* _Problem details_
A complete answer lists every line of the entries below where the string "Prince" appears.

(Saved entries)
··········

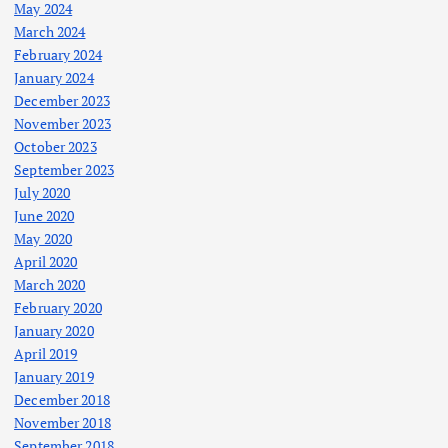
May 2024
March 2024
February 2024
January 2024
December 2023
November 2023
October 2023
September 2023
July 2020
June 2020
May 2020
April 2020
March 2020
February 2020
January 2020
April 2019
January 2019
December 2018
November 2018
September 2018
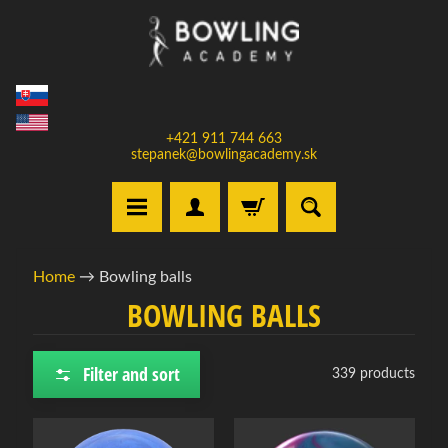
Skip
Skip
to
to
content
side
menu
+421 911 744 663
stepanek@bowlingacademy.sk
H
Home
→
Bowling balls
o
BOWLING BALLS
m
e
Filter and sort
339 products
S
e
l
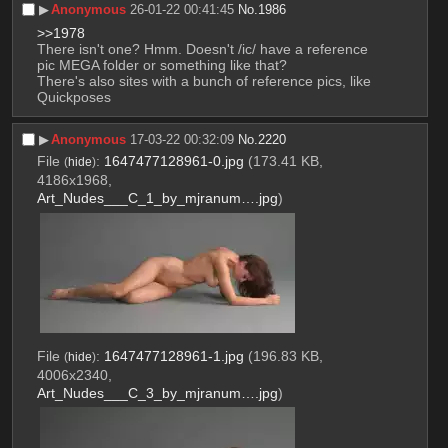
▶︎
Anonymous
26-01-22 00:41:45
No.
1986
>>1978
There isn't one? Hmm. Doesn't /ic/ have a reference 
pic MEGA folder or something like that?
There's also sites with a bunch of reference pics, like 
Quickposes
▶︎
Anonymous
17-03-22 00:32:09
No.
2220
File
:
1647477128961-0.jpg
(173.41 KB,
(
hide
)
4186x1968,
Art_Nudes___C_1_by_mjranum….jpg
)
File
:
1647477128961-1.jpg
(196.83 KB,
(
hide
)
4006x2340,
Art_Nudes___C_3_by_mjranum….jpg
)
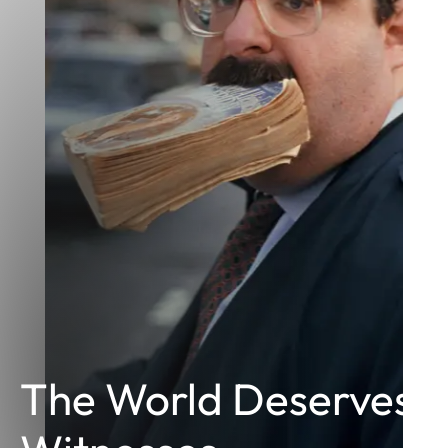
The World Deserves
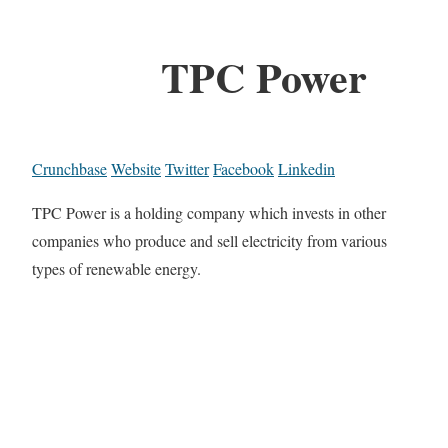
TPC Power
Crunchbase
Website
Twitter
Facebook
Linkedin
TPC Power is a holding company which invests in other
companies who produce and sell electricity from various
types of renewable energy.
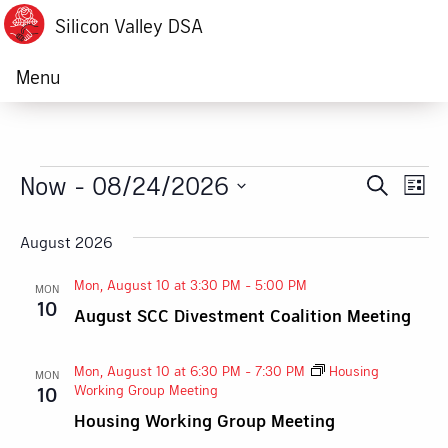
Silicon Valley DSA
Menu
Events
Now
 - 
08/24/2026
Ev
Event
Search
List
Vi
Select
Searc
date.
August 2026
Na
and
Mon, August 10 at 3:30 PM
-
5:00 PM
MON
Views
10
August SCC Divestment Coalition Meeting
Navig
Mon, August 10 at 6:30 PM
-
7:30 PM
Housing
MON
Working Group Meeting
10
Housing Working Group Meeting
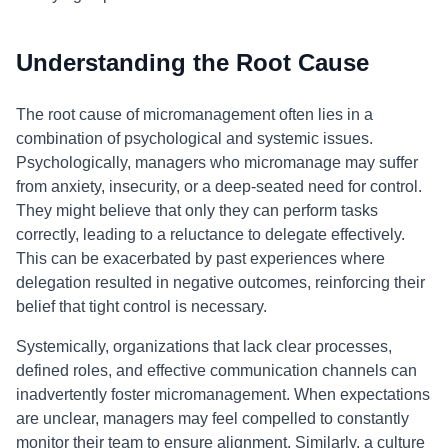
Understanding the Root Cause
The root cause of micromanagement often lies in a
combination of psychological and systemic issues.
Psychologically, managers who micromanage may suffer
from anxiety, insecurity, or a deep-seated need for control.
They might believe that only they can perform tasks
correctly, leading to a reluctance to delegate effectively.
This can be exacerbated by past experiences where
delegation resulted in negative outcomes, reinforcing their
belief that tight control is necessary.
Systemically, organizations that lack clear processes,
defined roles, and effective communication channels can
inadvertently foster micromanagement. When expectations
are unclear, managers may feel compelled to constantly
monitor their team to ensure alignment. Similarly, a culture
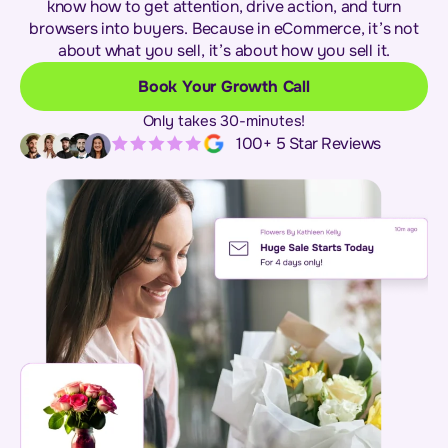
know how to get attention, drive action, and turn
browsers into buyers. Because in eCommerce, it’s not
about what you sell, it’s about how you sell it.
Book Your Growth Call
Only takes 30-minutes!
100+ 5 Star Reviews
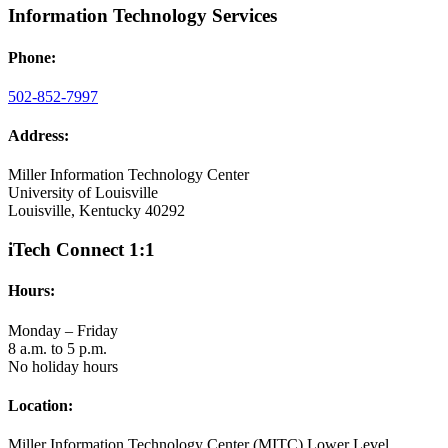
Information Technology Services
Phone:
502-852-7997
Address:
Miller Information Technology Center
University of Louisville
Louisville, Kentucky 40292
iTech Connect 1:1
Hours:
Monday – Friday
8 a.m. to 5 p.m.
No holiday hours
Location:
Miller Information Technology Center (MITC) Lower Level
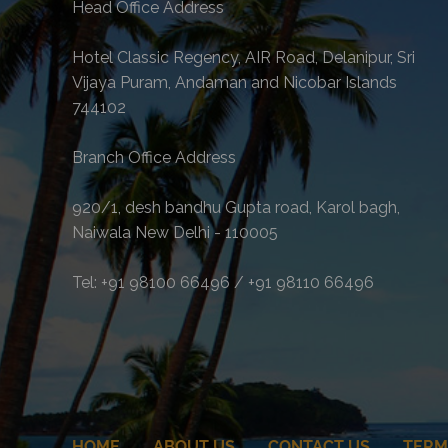
Head Office Address
Hotel Classic Regency, AIR Road, Delanipur, Sri
Vijaya Puram, Andaman and Nicobar Islands
744102
Branch Office Address
920/1, desh bandhu Gupta road, Karol bagh,
Naiwala New Delhi - 110005
Tel: +91 98100 66496 / +91 98110 66496
HOME
ABOUT US
CONTACT US
TERM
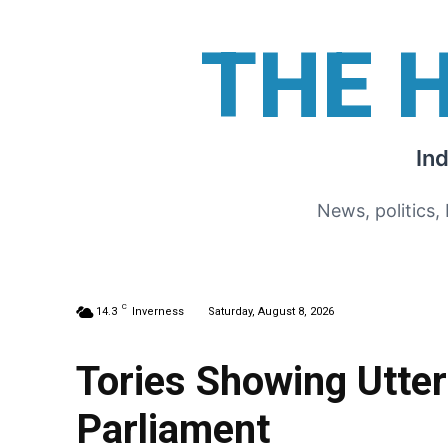
THE 
In
News, politics,
C
14.3
Inverness
Saturday, August 8, 2026
Tories Showing Utte
Parliament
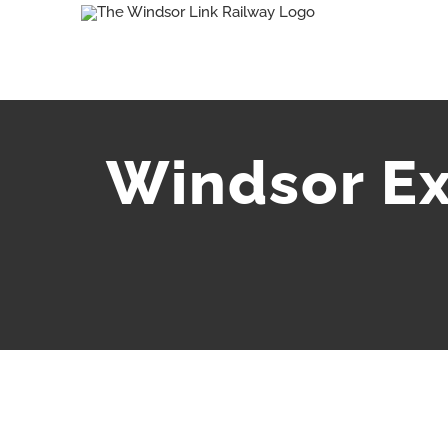
Skip
to
content
Windsor Ex
View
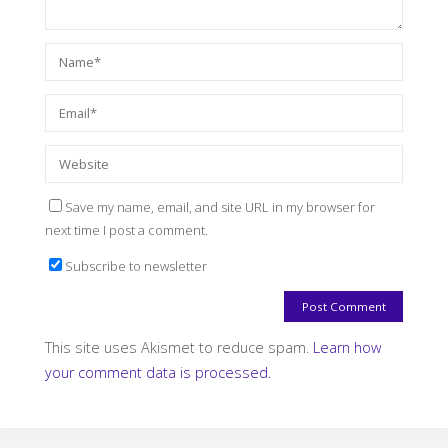
Save my name, email, and site URL in my browser for
next time I post a comment.
Subscribe to newsletter
This site uses Akismet to reduce spam.
Learn how
your comment data is processed.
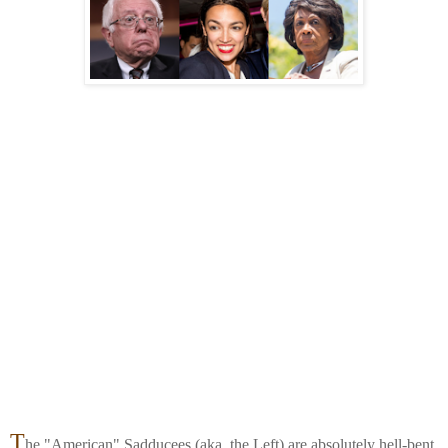
T
he "American" Sadducees (aka. the Left) are absolutely hell-bent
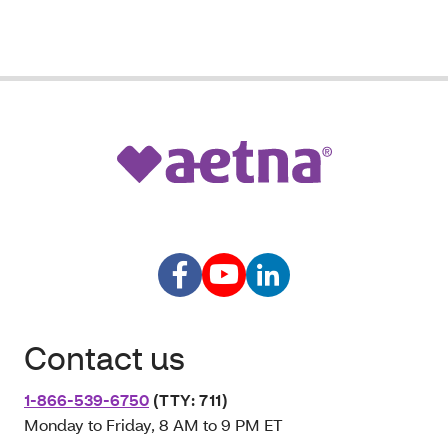
Contact us
1-866-539-6750
(TTY: 711)
Monday to Friday, 8 AM to 9 PM ET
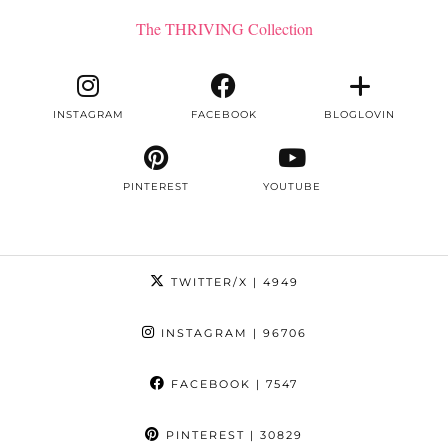
The THRIVING Collection
INSTAGRAM
FACEBOOK
BLOGLOVIN
PINTEREST
YOUTUBE
TWITTER/X
| 4949
INSTAGRAM
| 96706
FACEBOOK
| 7547
PINTEREST
| 30829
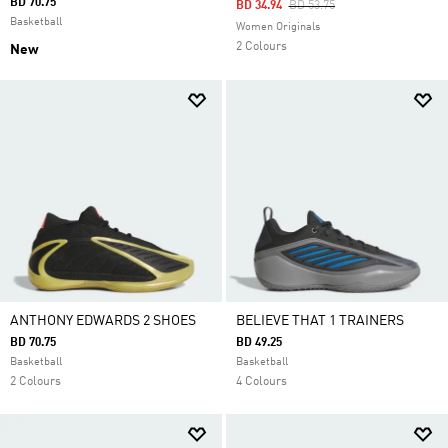
BD 70.75
Price Reduced From
To
BD 34.94
BD 53.75
Basketball
Women Originals
2 Colours
New
ANTHONY EDWARDS 2 SHOES
BELIEVE THAT 1 TRAINERS
BD 70.75
BD 49.25
Basketball
Basketball
2 Colours
4 Colours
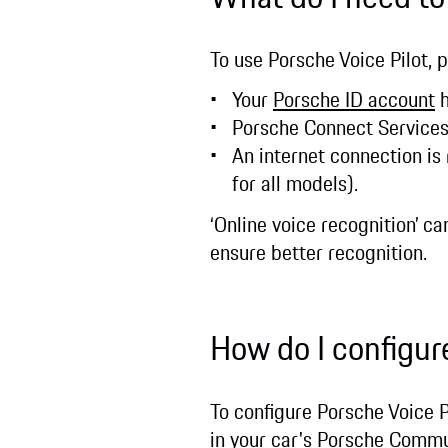
To use Porsche Voice Pilot, 
Your
Porsche ID account
h
Porsche Connect Service
An internet connection is
for all models).
‘Online voice recognition’ c
ensure better recognition.
How do I configur
To configure Porsche Voice P
in your car's Porsche Comm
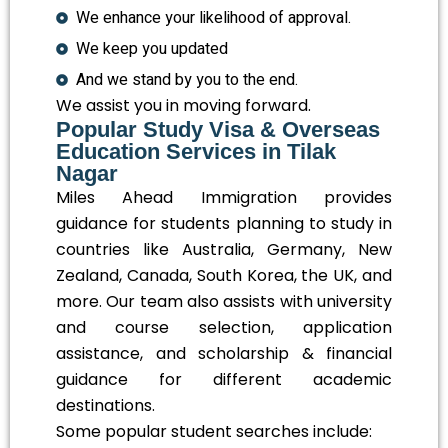
We enhance your likelihood of approval.
We keep you updated
And we stand by you to the end.
We assist you in moving forward.
Popular Study Visa & Overseas
Education Services in Tilak
Nagar
Miles Ahead Immigration provides
guidance for students planning to study in
countries like Australia, Germany, New
Zealand, Canada, South Korea, the UK, and
more. Our team also assists with university
and course selection, application
assistance, and scholarship & financial
guidance for different academic
destinations.
Some popular student searches include:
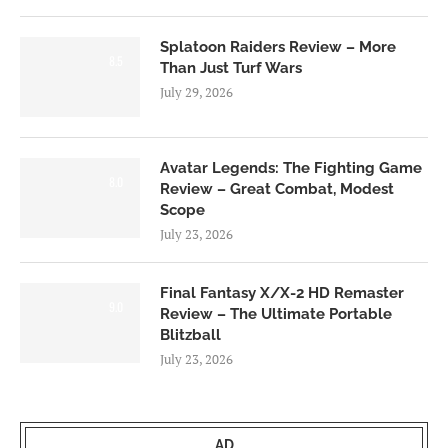
Splatoon Raiders Review – More
8.5
Than Just Turf Wars
July 29, 2026
Avatar Legends: The Fighting Game
8.0
Review – Great Combat, Modest
Scope
July 23, 2026
Final Fantasy X/X-2 HD Remaster
9.0
Review – The Ultimate Portable
Blitzball
July 23, 2026
AD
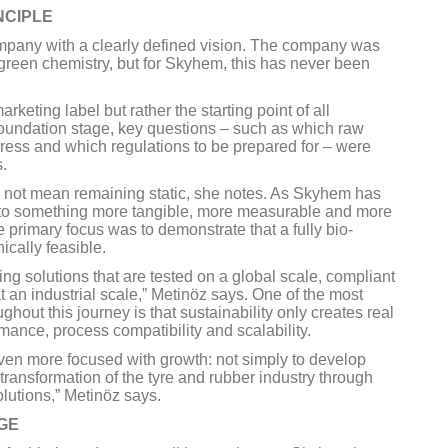
NCIPLE
pany with a clearly defined vision. The company was
green chemistry, but for Skyhem, this has never been
keting label but rather the starting point of all
foundation stage, key questions – such as which raw
dress and which regulations to be prepared for – were
s.
s not mean remaining static, she notes. As Skyhem has
nto something more tangible, more measurable and more
he primary focus was to demonstrate that a fully bio-
cally feasible.
ing solutions that are tested on a global scale, compliant
 an industrial scale,” Metinöz says. One of the most
out this journey is that sustainability only creates real
ance, process compatibility and scalability.
ven more focused with growth: not simply to develop
 transformation of the tyre and rubber industry through
olutions,” Metinöz says.
GE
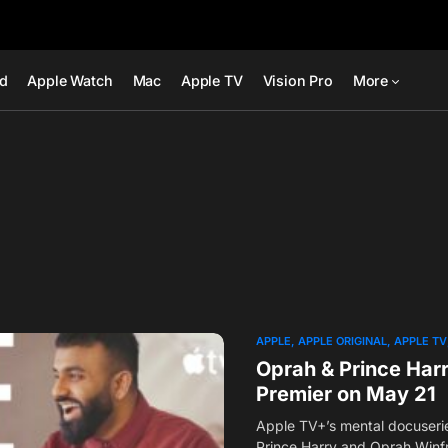
ad
Apple Watch
Mac
Apple TV
Vision Pro
More
APPLE
APPLE ORIGINAL
APPLE TV
Oprah & Prince Harr
Premier on May 21
Apple TV+’s mental docuseri
Prince Harry and Oprah Winfr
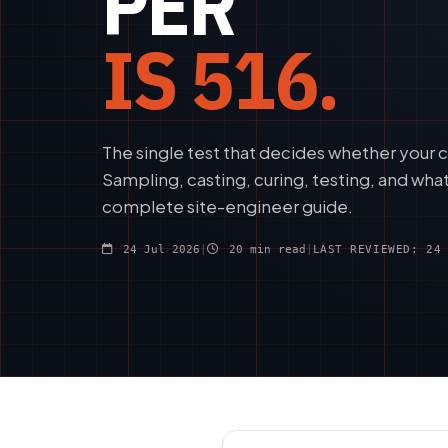
PER
IS 516.
The single test that decides whether your c
Sampling, casting, curing, testing, and wha
complete site-engineer guide.
24 Jul 2026
|
20 min read
|
LAST REVIEWED: 24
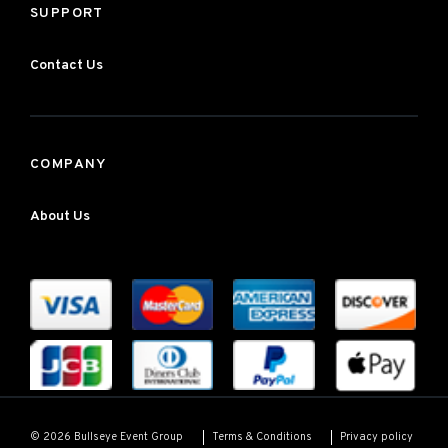
SUPPORT
Contact Us
COMPANY
About Us
Terms & Conditions
Privacy policy
© 2026 Bullseye Event Group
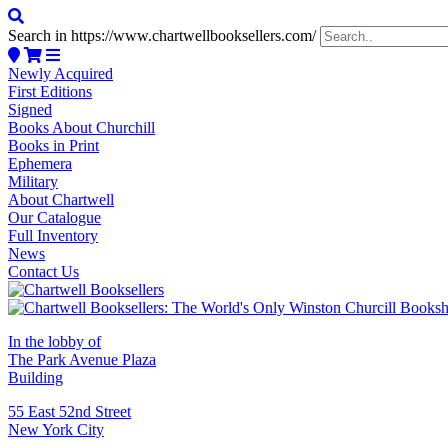
Search in https://www.chartwellbooksellers.com/
Newly Acquired
First Editions
Signed
Books About Churchill
Books in Print
Ephemera
Military
About Chartwell
Our Catalogue
Full Inventory
News
Contact Us
In the lobby of
The Park Avenue Plaza
Building
55 East 52nd Street
New York City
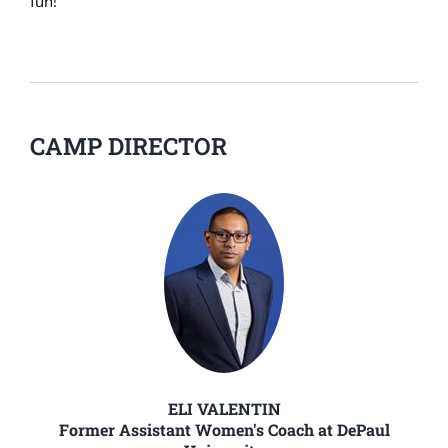
fun!
CAMP DIRECTOR
ELI VALENTIN
Former Assistant Women's Coach at DePaul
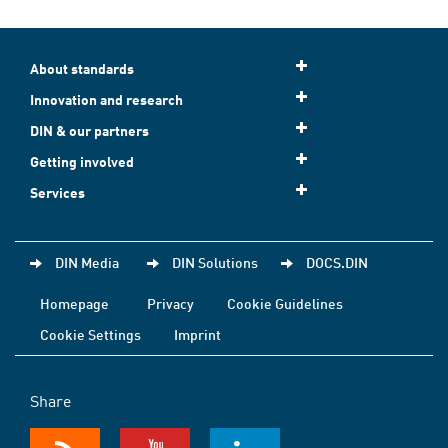
About standards
Innovation and research
DIN & our partners
Getting involved
Services
DIN Media
DIN Solutions
DOCS.DIN
Homepage
Privacy
Cookie Guidelines
Cookie Settings
Imprint
Share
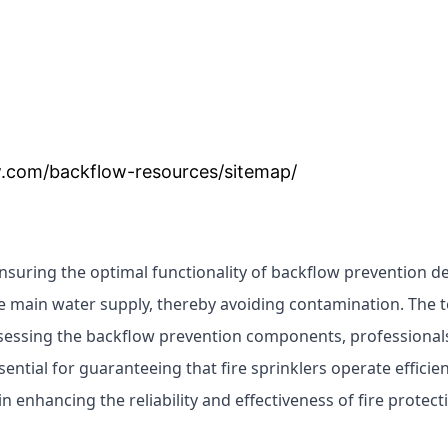
.com/backflow-resources/sitemap/
ensuring the optimal functionality of backflow prevention d
e main water supply, thereby avoiding contamination. The 
ssessing the backflow prevention components, professionals v
ntial for guaranteeing that fire sprinklers operate efficie
e in enhancing the reliability and effectiveness of fire prote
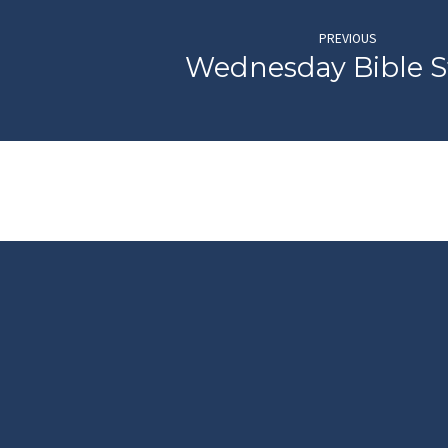
PREVIOUS
Wednesday Bible 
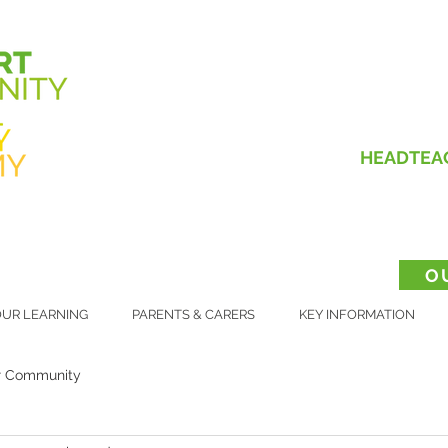
HEADTEA
O
UR LEARNING
PARENTS & CARERS
KEY INFORMATION
r Community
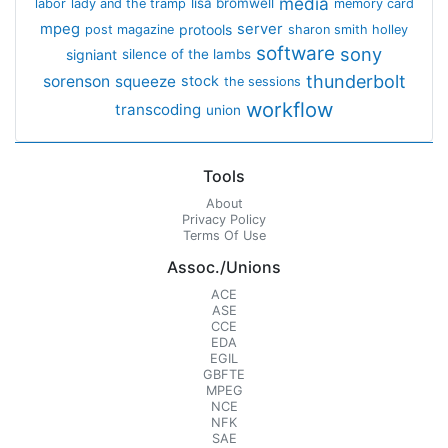
media
lisa bromwell
labor
lady and the tramp
memory card
mpeg
server
protools
post magazine
sharon smith holley
software
sony
signiant
silence of the lambs
thunderbolt
sorenson
squeeze
stock
the sessions
workflow
transcoding
union
Tools
About
Privacy Policy
Terms Of Use
Assoc./Unions
ACE
ASE
CCE
EDA
EGIL
GBFTE
MPEG
NCE
NFK
SAE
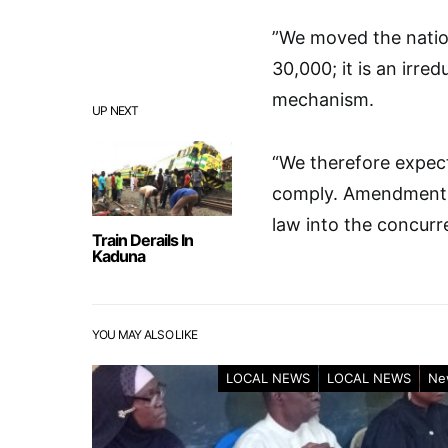
”We moved the nati
30,000; it is an irre
mechanism.
UP NEXT
“We therefore expect
comply. Amendment of
law into the concurren
Train Derails In
Kaduna
YOU MAY ALSO LIKE
LOCAL NEWS
LOCAL NEWS
Ne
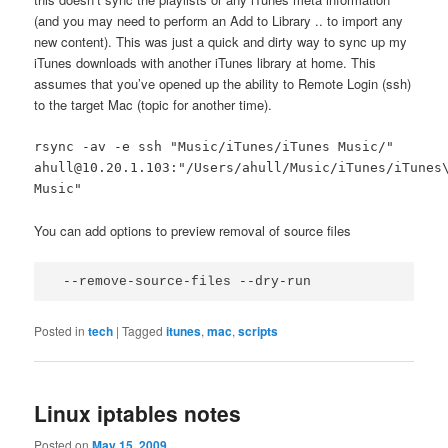
(and you may need to perform an Add to Library .. to import any
new content). This was just a quick and dirty way to sync up my
iTunes downloads with another iTunes library at home. This
assumes that you’ve opened up the ability to Remote Login (ssh)
to the target Mac (topic for another time).
rsync -av -e ssh "Music/iTunes/iTunes Music/"
ahull@10.20.1.103:"/Users/ahull/Music/iTunes/iTunes
Music"
You can add options to preview removal of source files
 --remove-source-files --dry-run
Posted in
tech
|
Tagged
itunes
,
mac
,
scripts
Linux iptables notes
Posted on
May 15, 2009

··········

* _Answer space_
Oprah & Prince Harr
Prince Harry and Oprah Winfr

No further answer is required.